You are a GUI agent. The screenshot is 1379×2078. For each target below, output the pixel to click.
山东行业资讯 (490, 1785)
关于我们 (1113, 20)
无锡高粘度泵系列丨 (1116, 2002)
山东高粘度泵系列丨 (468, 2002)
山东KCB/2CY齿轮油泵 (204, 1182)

THE PROBLEM:
Write out the complete material a second time, matching it exactly.

WRITTEN ANSWER:
You are a GUI agent. The screenshot is 1379×2078. For each target below, output the pixel to click.
山东行业资讯 (490, 1785)
关于我们 (1113, 20)
无锡高粘度泵系列丨 (1116, 2002)
山东高粘度泵系列丨 (468, 2002)
山东KCB/2CY齿轮油泵 (204, 1182)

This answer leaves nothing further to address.